(Page-level text extractions)
■ ■ ■ ■ ■ ■ ■
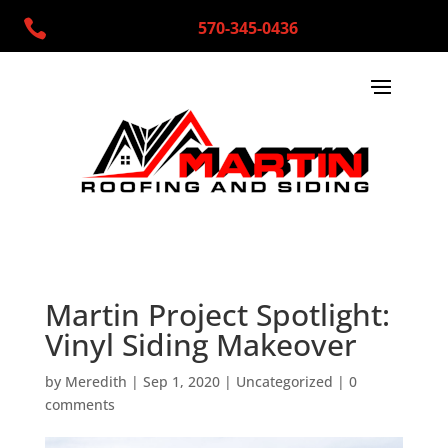

570-345-0436
Martin Project Spotlight:
Vinyl Siding Makeover
by
Meredith
|
Sep 1, 2020
|
Uncategorized
|
0
comments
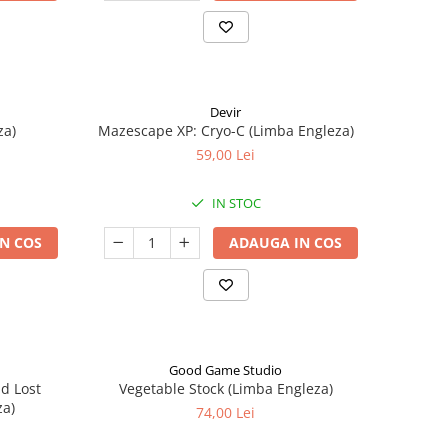
Devir
za)
Mazescape XP: Cryo-C (Limba Engleza)
59,00 Lei
IN STOC
N COS
ADAUGA IN COS
Good Game Studio
nd Lost
Vegetable Stock (Limba Engleza)
za)
74,00 Lei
■ ■ ■ ■ ■ ■ ■
Please reproduce every record exactly, leaving the pictures out.

*Task solution:*

570-345-0436
Martin Project Spotlight:
Vinyl Siding Makeover
by
Meredith
|
Sep 1, 2020
|
Uncategorized
|
0
comments
Devir
za)
Mazescape XP: Cryo-C (Limba Engleza)
59,00 Lei
IN STOC
N COS
ADAUGA IN COS
Good Game Studio
nd Lost
Vegetable Stock (Limba Engleza)
za)
74,00 Lei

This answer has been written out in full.